36th District Court launches ‘no-fee’ kiosk service for payments

DivDat Media Coverage, News Room

By KURT NAGL | Crain’s Detroit Business

Detroit court joined payment network Monday 50 kiosks located around metro Detroit Court expects timelier payments with new service

Paying off debt to 36th District Court in Detroit became a little easier Monday with implementation of a “no-fee” kiosk service accessible at about 50 locations in metro Detroit.

DivDat kiosks throughout metro Detroit will now allow users to pay fines and fees to the 36th District Court without having to go to the courthouse in Detroit.

Fees and fines owed to the court can now be paid through DivDat, a network of 50 kiosks at approximately 45 locations such as grocery stores, party stores and community centers in the city and suburbs. The service means that those with outstanding debt no longer must travel to the courthouse downtown topay it.

The expectation is that more convenient payment methods will lead to timelier payments to the court.

The kiosks are synced in real time to the court’s information system and automatically displays balances owed, according to a Monday news release from DivDat. There are no service fees to use them.

DivDat kiosks also allow users to pay their DTE Energy Co. bills, city of Detroit water bills, county and city taxes, as well as rent with a newly created escrow account program. Around 100,000 people use the service per month, the release said.

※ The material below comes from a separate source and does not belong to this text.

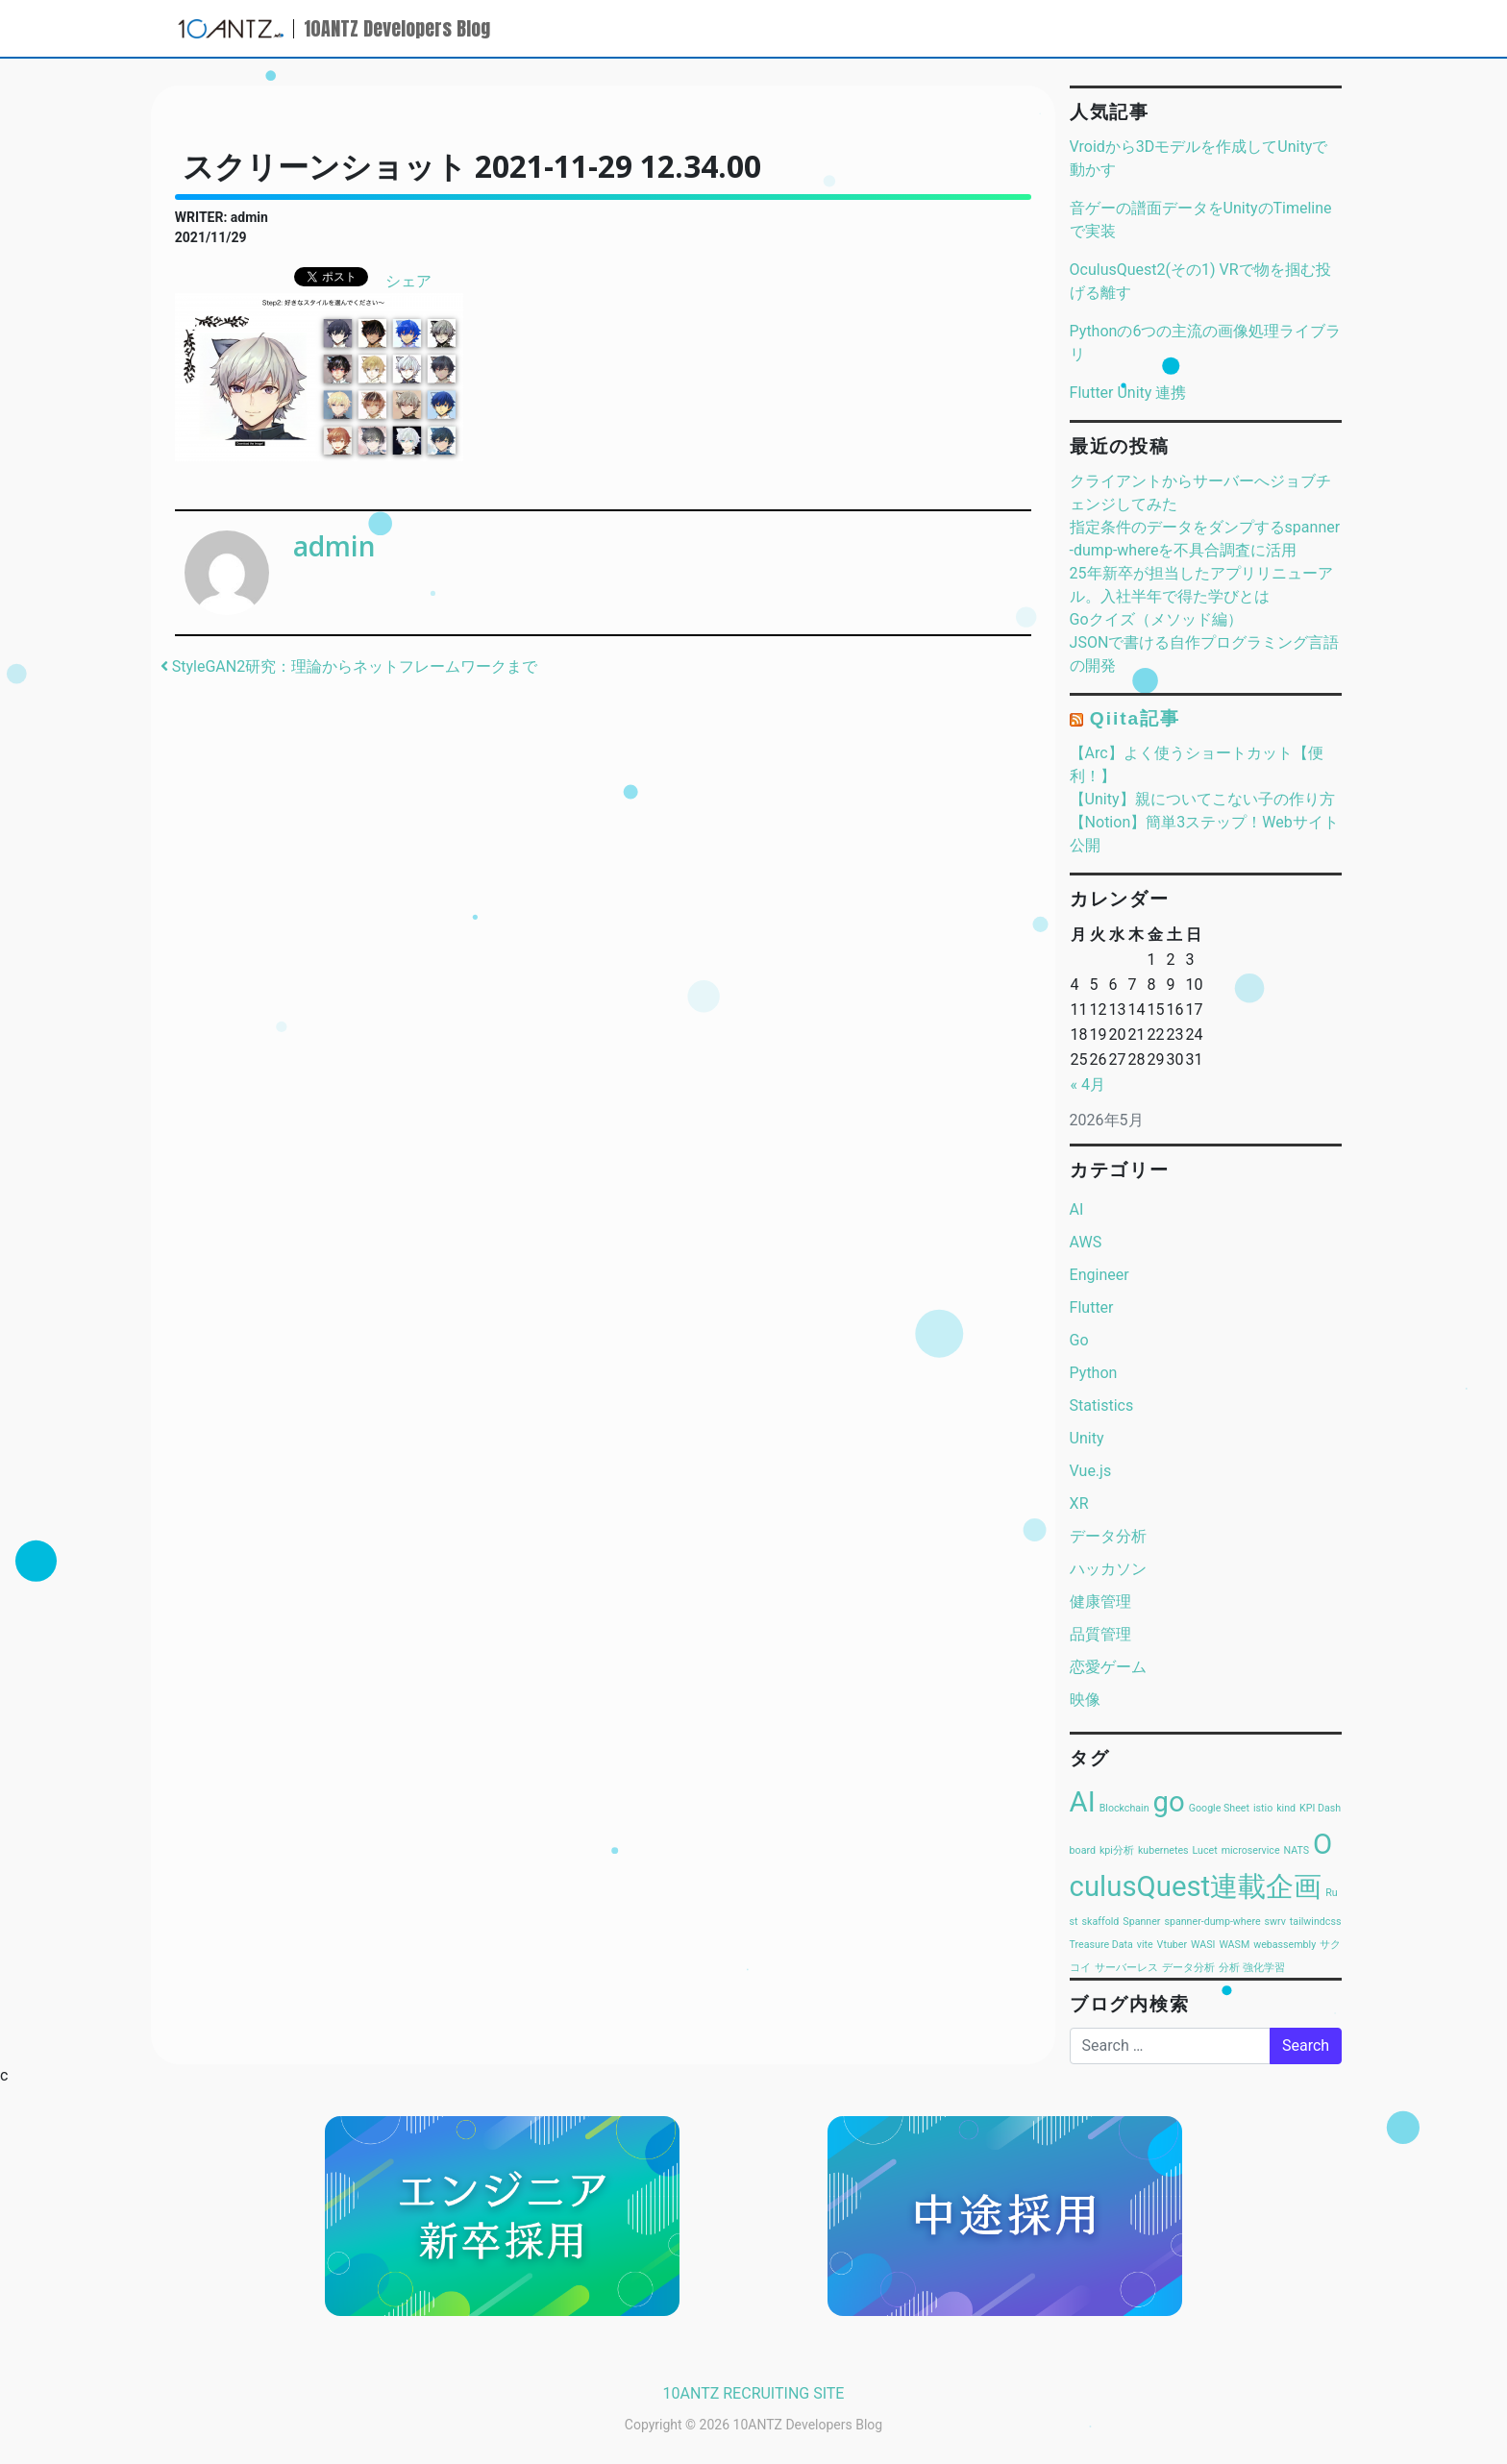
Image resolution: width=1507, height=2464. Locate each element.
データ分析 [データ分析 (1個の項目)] (1188, 1967)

The Ferndale-based company was founded as Diversified Data & Communications in 1971, according to its website. Its roots are as a provider of paper billing services for other companies, and eventually it expanded into electronic payments. The company launched its kiosk service in 2014 and opened a Detroit office in 2017.

The court signed a three-year agreement with the company to use the kiosks, DivDat spokesman Bruce Babiarz said. He said the court pays a monthly fee to the company but declined to say how much. A message seeking more details was left with the court Monday.

“We expect earlier compliance of the Court’s orders using this new technology that provides people with safe, convenient access at no fee,” Court Administrator Kelli Owen said in a written statement. “Also, many of the kiosks are accessible 24/7 including weekends for payments.”

Babiarz said DivDat saved Detroit residents $4 million over the last year by helping them avoid service charges. The 36th District is the first court to use the service as far as he is aware.